Document understanding data
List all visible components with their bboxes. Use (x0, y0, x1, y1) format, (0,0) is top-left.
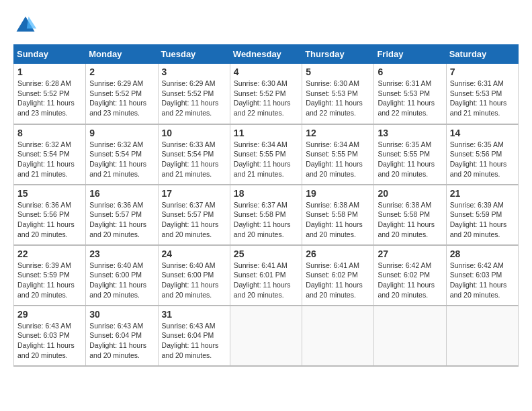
header-row: SundayMondayTuesdayWednesdayThursdayFrid… (14, 45, 519, 64)
calendar-cell: 14Sunrise: 6:35 AMSunset: 5:56 PMDayligh… (446, 124, 518, 185)
calendar-cell: 25Sunrise: 6:41 AMSunset: 6:01 PMDayligh… (230, 245, 302, 306)
day-number: 28 (450, 248, 515, 259)
day-info: Sunrise: 6:39 AMSunset: 5:59 PMDaylight:… (17, 261, 82, 300)
weekday-header-tuesday: Tuesday (158, 45, 230, 64)
day-number: 1 (17, 66, 82, 77)
day-info: Sunrise: 6:35 AMSunset: 5:55 PMDaylight:… (378, 140, 442, 179)
day-info: Sunrise: 6:36 AMSunset: 5:57 PMDaylight:… (89, 200, 154, 240)
week-row-1: 1Sunrise: 6:28 AMSunset: 5:52 PMDaylight… (14, 64, 519, 124)
week-row-5: 29Sunrise: 6:43 AMSunset: 6:03 PMDayligh… (14, 306, 519, 366)
calendar-cell: 15Sunrise: 6:36 AMSunset: 5:56 PMDayligh… (14, 185, 86, 245)
week-row-2: 8Sunrise: 6:32 AMSunset: 5:54 PMDaylight… (14, 124, 519, 185)
calendar-cell: 4Sunrise: 6:30 AMSunset: 5:52 PMDaylight… (230, 64, 302, 124)
weekday-header-sunday: Sunday (14, 45, 86, 64)
day-info: Sunrise: 6:43 AMSunset: 6:03 PMDaylight:… (17, 321, 82, 361)
day-info: Sunrise: 6:42 AMSunset: 6:03 PMDaylight:… (450, 261, 515, 300)
day-number: 20 (378, 188, 442, 199)
day-number: 9 (89, 128, 154, 138)
day-number: 10 (162, 128, 226, 138)
day-number: 23 (89, 248, 154, 259)
calendar-cell: 31Sunrise: 6:43 AMSunset: 6:04 PMDayligh… (158, 306, 230, 366)
day-info: Sunrise: 6:40 AMSunset: 6:00 PMDaylight:… (162, 261, 226, 300)
day-number: 26 (306, 248, 370, 259)
day-number: 24 (162, 248, 226, 259)
calendar-cell: 17Sunrise: 6:37 AMSunset: 5:57 PMDayligh… (158, 185, 230, 245)
day-info: Sunrise: 6:32 AMSunset: 5:54 PMDaylight:… (17, 140, 82, 179)
day-number: 22 (17, 248, 82, 259)
calendar-table: SundayMondayTuesdayWednesdayThursdayFrid… (13, 44, 519, 367)
day-info: Sunrise: 6:36 AMSunset: 5:56 PMDaylight:… (17, 200, 82, 240)
calendar-cell: 21Sunrise: 6:39 AMSunset: 5:59 PMDayligh… (446, 185, 518, 245)
day-info: Sunrise: 6:41 AMSunset: 6:01 PMDaylight:… (234, 261, 298, 300)
day-number: 5 (306, 66, 370, 77)
logo-icon (13, 13, 38, 38)
calendar-cell: 2Sunrise: 6:29 AMSunset: 5:52 PMDaylight… (86, 64, 158, 124)
calendar-cell: 20Sunrise: 6:38 AMSunset: 5:58 PMDayligh… (374, 185, 446, 245)
calendar-cell: 1Sunrise: 6:28 AMSunset: 5:52 PMDaylight… (14, 64, 86, 124)
day-number: 19 (306, 188, 370, 199)
day-number: 11 (234, 128, 298, 138)
day-info: Sunrise: 6:38 AMSunset: 5:58 PMDaylight:… (378, 200, 442, 240)
day-info: Sunrise: 6:30 AMSunset: 5:53 PMDaylight:… (306, 79, 370, 118)
day-info: Sunrise: 6:30 AMSunset: 5:52 PMDaylight:… (234, 79, 298, 118)
calendar-cell: 27Sunrise: 6:42 AMSunset: 6:02 PMDayligh… (374, 245, 446, 306)
day-info: Sunrise: 6:42 AMSunset: 6:02 PMDaylight:… (378, 261, 442, 300)
day-info: Sunrise: 6:31 AMSunset: 5:53 PMDaylight:… (378, 79, 442, 118)
calendar-cell (302, 306, 374, 366)
day-info: Sunrise: 6:29 AMSunset: 5:52 PMDaylight:… (162, 79, 226, 118)
calendar-cell: 6Sunrise: 6:31 AMSunset: 5:53 PMDaylight… (374, 64, 446, 124)
calendar-cell: 24Sunrise: 6:40 AMSunset: 6:00 PMDayligh… (158, 245, 230, 306)
day-number: 7 (450, 66, 515, 77)
day-info: Sunrise: 6:35 AMSunset: 5:56 PMDaylight:… (450, 140, 515, 179)
day-number: 14 (450, 128, 515, 138)
day-number: 12 (306, 128, 370, 138)
day-number: 29 (17, 309, 82, 320)
calendar-cell: 5Sunrise: 6:30 AMSunset: 5:53 PMDaylight… (302, 64, 374, 124)
day-number: 4 (234, 66, 298, 77)
day-number: 15 (17, 188, 82, 199)
week-row-3: 15Sunrise: 6:36 AMSunset: 5:56 PMDayligh… (14, 185, 519, 245)
week-row-4: 22Sunrise: 6:39 AMSunset: 5:59 PMDayligh… (14, 245, 519, 306)
calendar-cell (374, 306, 446, 366)
calendar-cell: 28Sunrise: 6:42 AMSunset: 6:03 PMDayligh… (446, 245, 518, 306)
calendar-cell: 23Sunrise: 6:40 AMSunset: 6:00 PMDayligh… (86, 245, 158, 306)
calendar-cell: 26Sunrise: 6:41 AMSunset: 6:02 PMDayligh… (302, 245, 374, 306)
calendar-cell: 22Sunrise: 6:39 AMSunset: 5:59 PMDayligh… (14, 245, 86, 306)
calendar-cell: 11Sunrise: 6:34 AMSunset: 5:55 PMDayligh… (230, 124, 302, 185)
calendar-cell: 18Sunrise: 6:37 AMSunset: 5:58 PMDayligh… (230, 185, 302, 245)
day-number: 8 (17, 128, 82, 138)
day-info: Sunrise: 6:33 AMSunset: 5:54 PMDaylight:… (162, 140, 226, 179)
calendar-cell: 10Sunrise: 6:33 AMSunset: 5:54 PMDayligh… (158, 124, 230, 185)
day-number: 27 (378, 248, 442, 259)
day-info: Sunrise: 6:38 AMSunset: 5:58 PMDaylight:… (306, 200, 370, 240)
day-info: Sunrise: 6:37 AMSunset: 5:57 PMDaylight:… (162, 200, 226, 240)
weekday-header-thursday: Thursday (302, 45, 374, 64)
day-info: Sunrise: 6:40 AMSunset: 6:00 PMDaylight:… (89, 261, 154, 300)
calendar-cell: 16Sunrise: 6:36 AMSunset: 5:57 PMDayligh… (86, 185, 158, 245)
day-number: 17 (162, 188, 226, 199)
calendar-cell: 3Sunrise: 6:29 AMSunset: 5:52 PMDaylight… (158, 64, 230, 124)
day-number: 6 (378, 66, 442, 77)
weekday-header-monday: Monday (86, 45, 158, 64)
day-number: 18 (234, 188, 298, 199)
calendar-cell: 7Sunrise: 6:31 AMSunset: 5:53 PMDaylight… (446, 64, 518, 124)
calendar-cell: 29Sunrise: 6:43 AMSunset: 6:03 PMDayligh… (14, 306, 86, 366)
day-number: 31 (162, 309, 226, 320)
day-number: 13 (378, 128, 442, 138)
day-info: Sunrise: 6:29 AMSunset: 5:52 PMDaylight:… (89, 79, 154, 118)
day-number: 16 (89, 188, 154, 199)
weekday-header-saturday: Saturday (446, 45, 518, 64)
day-info: Sunrise: 6:39 AMSunset: 5:59 PMDaylight:… (450, 200, 515, 240)
calendar-cell: 9Sunrise: 6:32 AMSunset: 5:54 PMDaylight… (86, 124, 158, 185)
calendar-cell: 13Sunrise: 6:35 AMSunset: 5:55 PMDayligh… (374, 124, 446, 185)
weekday-header-wednesday: Wednesday (230, 45, 302, 64)
weekday-header-friday: Friday (374, 45, 446, 64)
calendar-cell (446, 306, 518, 366)
calendar-cell: 19Sunrise: 6:38 AMSunset: 5:58 PMDayligh… (302, 185, 374, 245)
day-number: 21 (450, 188, 515, 199)
day-info: Sunrise: 6:34 AMSunset: 5:55 PMDaylight:… (306, 140, 370, 179)
day-number: 30 (89, 309, 154, 320)
day-info: Sunrise: 6:34 AMSunset: 5:55 PMDaylight:… (234, 140, 298, 179)
logo (13, 13, 42, 38)
day-info: Sunrise: 6:37 AMSunset: 5:58 PMDaylight:… (234, 200, 298, 240)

PROBLEM
Look through the entries for the string "SundayMondayTuesdayWednesdayThursdayFrid". Every line that has it belongs in the answer.

RESULT OF THE TASK
header-row: SundayMondayTuesdayWednesdayThursdayFrid… (14, 45, 519, 64)
calendar-table: SundayMondayTuesdayWednesdayThursdayFrid… (13, 44, 519, 367)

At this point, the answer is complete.